Nul n'appréciait autant que lui l'oeuvre accomplie par les « Ragged Schools », parmi les enfants délaissés. Cependant il critiquait leur travail qui rappelait trop celui d'une école et manquait de cet esprit d'aventure qui caractérise une Mission Chrétienne vivante. Il s'était souvent plaint de ce que les « Ragged Schools » n'étaient ouvertes que le dimanche et deux ou trois soirs par semaine, tandis qu'il rêvait, depuis longtemps d'une mission dont la porte serait toujours ouverte et qui aurait un programme pour chaque jour de la semaine. Et maintenant, après de nombreuses vicissitudes, son rêve prenait corps et commençait à vivre.

Toutes ces activités avaient commencé par les deux petites maisons de Hope Place. Mais déjà, Barnardo dirigeait une autre branche de l'oeuvre missionnaire, qui allait devenir très importante. Avec l'aide de quelques amis, il prit la responsabilité non seulement de l'éducation de Jim Jarvis, mais de plusieurs autres vagabonds, pour lesquels il avait trouvé des foyers chez d'humbles chrétiens.

Le jour allait bientôt se lever où la « famille Barnardo », qui s'accroissait d'une façon étonnante, devait trouver un asile sous le toit de la « Mission des Jeunes dans l'East-End ». La plupart de ces jeunes garçons avaient vécu si longtemps dans les rues, qu'ils se soumettaient avec peine aux contraintes de la vie de famille. Ils avaient besoin d'être disciplinés et d'apprendre un métier ; on comprit alors qu'il était nécessaire de les élever tous ensemble, sous un même toit, où les influences réunies de l'école, de l'atelier, du foyer et de la Mission les rendraient plus aptes à mener au milieu du monde, une vie d'honnête travailleur.

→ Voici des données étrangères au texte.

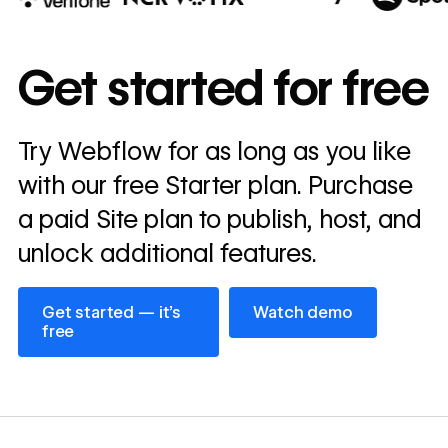
10x
In cost savings
Get started for free
annually
Read
Try Webflow for as long as you like
→
story
with our free Starter plan. Purchase
a paid Site plan to publish, host, and
unlock additional features.
Get started — it’s free
Watch demo
Get started — it’s
Watch demo
free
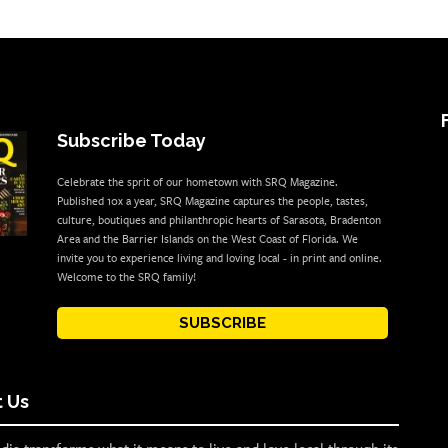
Subscribe Today
Celebrate the sprit of our hometown with SRQ Magazine.
Published 10x a year, SRQ Magazine captures the people, tastes,
culture, boutiques and philanthropic hearts of Sarasota, Bradenton
Area and the Barrier Islands on the West Coast of Florida. We
invite you to experience living and loving local - in print and online.
Welcome to the SRQ family!
SUBSCRIBE
 Us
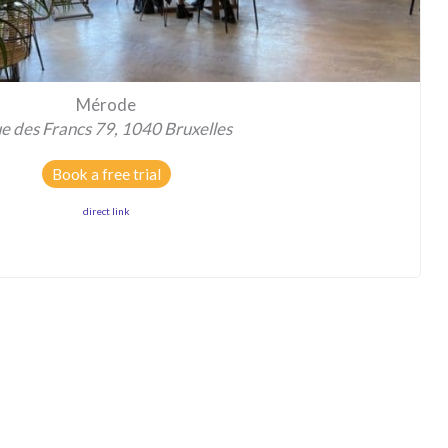
Mérode
e des Francs 79, 1040 Bruxelles
Book a free trial
direct link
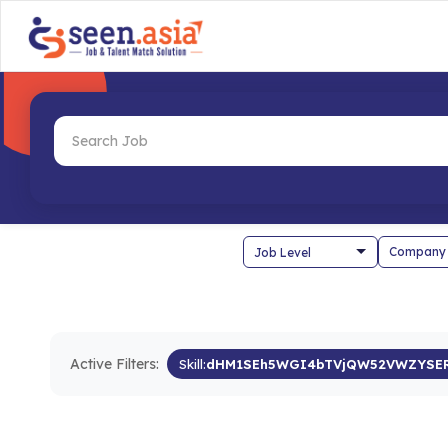
Company
Active Filters:
Skill:
dHM1SEh5WGI4bTVjQW52VWZYSE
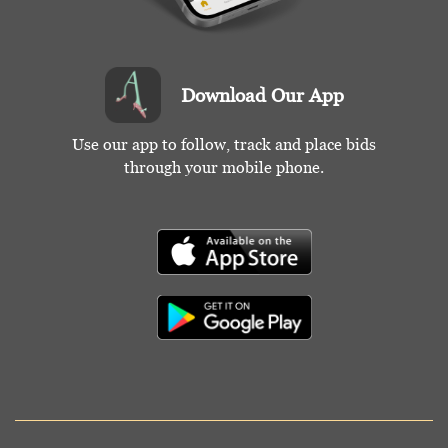
Download Our App
Use our app to follow, track and place bids
through your mobile phone.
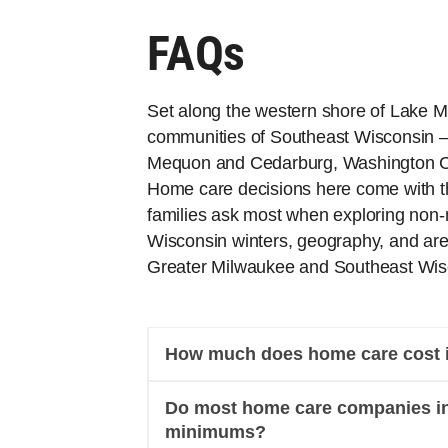
FAQs
Set along the western shore of Lake Mi
communities of Southeast Wisconsin 
Mequon and Cedarburg, Washington C
Home care decisions here come with t
families ask most when exploring non-m
Wisconsin winters, geography, and area
Greater Milwaukee and Southeast Wisc
How much does home care cost i
Do most home care companies in
minimums?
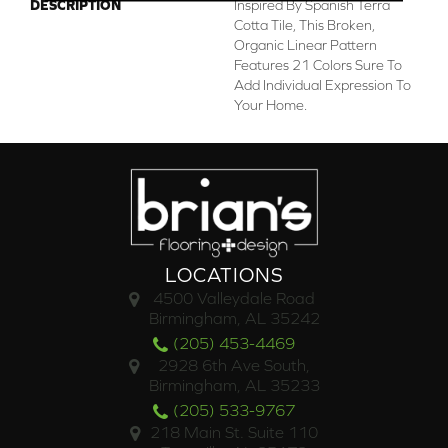
DESCRIPTION
Inspired By Spanish Terra
Cotta Tile, This Broken,
Organic Linear Pattern
Features 21 Colors Sure To
Add Individual Expression To
Your Home.
LOCATIONS
4500 Valleydale Road
Birmingham, AL 35242
(205) 453-4469
2928 6th Ave South,
Birmingham, AL 35233
(205) 533-9767
218 Main St. Suite 110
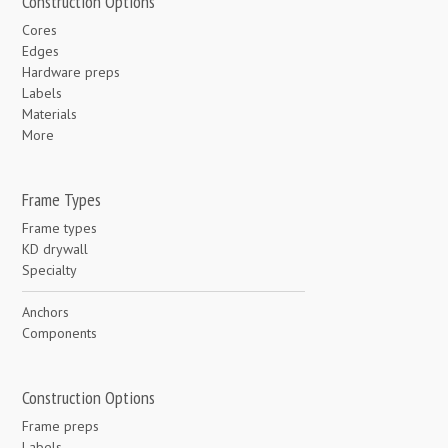
Construction Options
Cores
Edges
Hardware preps
Labels
Materials
More
Frame Types
Frame types
KD drywall
Specialty
Anchors
Components
Construction Options
Frame preps
Labels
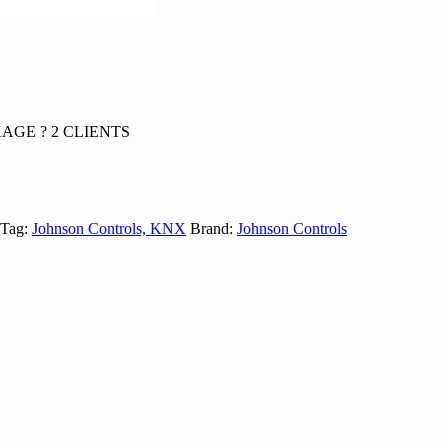
AGE ? 2 CLIENTS
Tag:
Johnson Controls, KNX
Brand:
Johnson Controls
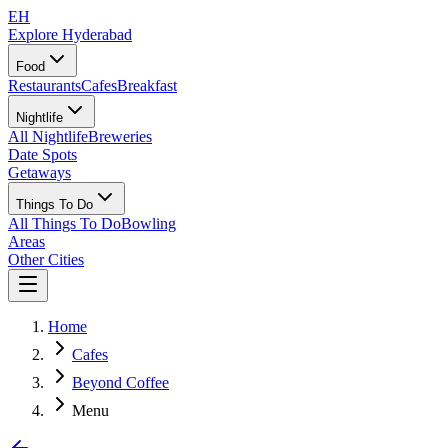
EH
Explore Hyderabad
Food
Restaurants
Cafes
Breakfast
Nightlife
All Nightlife
Breweries
Date Spots
Getaways
Things To Do
All Things To Do
Bowling
Areas
Other Cities
Home
Cafes
Beyond Coffee
Menu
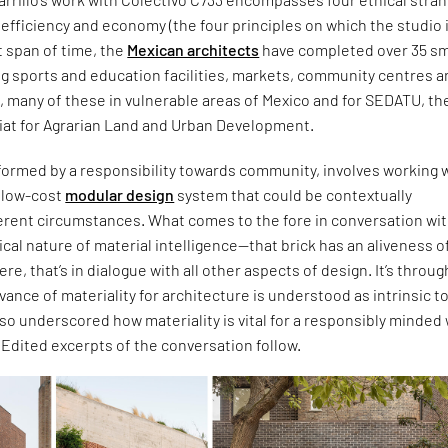
c, efficiency and economy (the four principles on which the studio 
t span of time, the
Mexican architects
have completed over 35 sm
ng sports and education facilities, markets, community centres 
s, many of these in vulnerable areas of Mexico and for SEDATU, th
iat for Agrarian Land and Urban Development.
formed by a responsibility towards community, involves working w
d low-cost
modular design
system that could be contextually
ferent circumstances. What comes to the fore in conversation wi
itical nature of material intelligence—that brick has an aliveness of
 were, that’s in dialogue with all other aspects of design. It’s throug
evance of materiality for architecture is understood as intrinsic t
also underscored how materiality is vital for a responsibly minded
. Edited excerpts of the conversation follow.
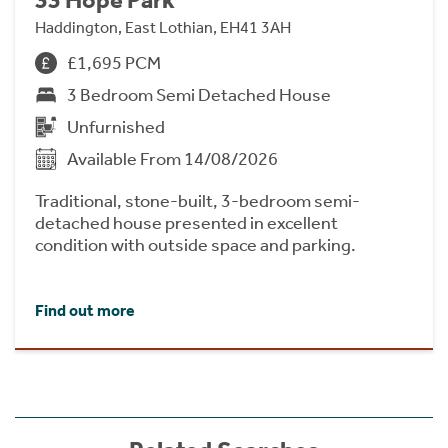
Haddington, East Lothian, EH41 3AH
£1,695 PCM
3 Bedroom Semi Detached House
Unfurnished
Available From 14/08/2026
Traditional, stone-built, 3-bedroom semi-
detached house presented in excellent
condition with outside space and parking.
Find out more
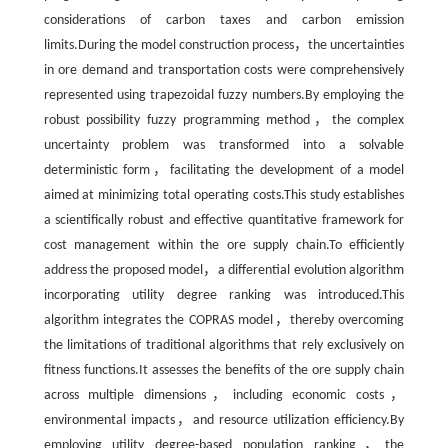
considerations of carbon taxes and carbon emission
limits.During the model construction process，the uncertainties
in ore demand and transportation costs were comprehensively
represented using trapezoidal fuzzy numbers.By employing the
robust possibility fuzzy programming method，the complex
uncertainty problem was transformed into a solvable
deterministic form，facilitating the development of a model
aimed at minimizing total operating costs.This study establishes
a scientifically robust and effective quantitative framework for
cost management within the ore supply chain.To efficiently
address the proposed model，a differential evolution algorithm
incorporating utility degree ranking was introduced.This
algorithm integrates the COPRAS model，thereby overcoming
the limitations of traditional algorithms that rely exclusively on
fitness functions.It assesses the benefits of the ore supply chain
across multiple dimensions，including economic costs，
environmental impacts，and resource utilization efficiency.By
employing utility degree-based population ranking，the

Mais l'histoire de l'édification des « Homes » de Barnardo ne doit pas nous retenir ici. Qu'il suffise de rappeler qu'ils faisaient partie de son grand rêve missionnaire. En 1868, le grain avait suffisamment germé pour qu'on puisse énoncer les caractéristiques de son oeuvre :

1° L'âme de toute l'organisation était une Mission chrétienne.
2° Cette Mission était primitivement destinée à travailler parmi les jeunes.
3° Elle était fondée nettement sur cet enseignement de Jésus : « Ce n'est pas la volonté de votre Père qui est dans les cieux, qu'un seul de ces petits périsse ».
4° La mission devait avoir des « Homes » pour les enfants indigents.
5° Ces « Homes » devaient être fondés sur ce principe : l'enfant le plus infortuné, quelque fût son ascendance et pourvu qu'il ne fût pas atteint de maladie mentale, pouvait être élevé de façon à honorer Dieu et son pays.

Tous ces points étaient en germe dans l'oeuvre de la « Mission des Jeunes dans l'East-End » en 1868 ; mais le développement extraordinaire de cette Mission pendant les quelques années qui suivirent, est sans précédent, dans l'histoire des oeuvres de la véritable charité.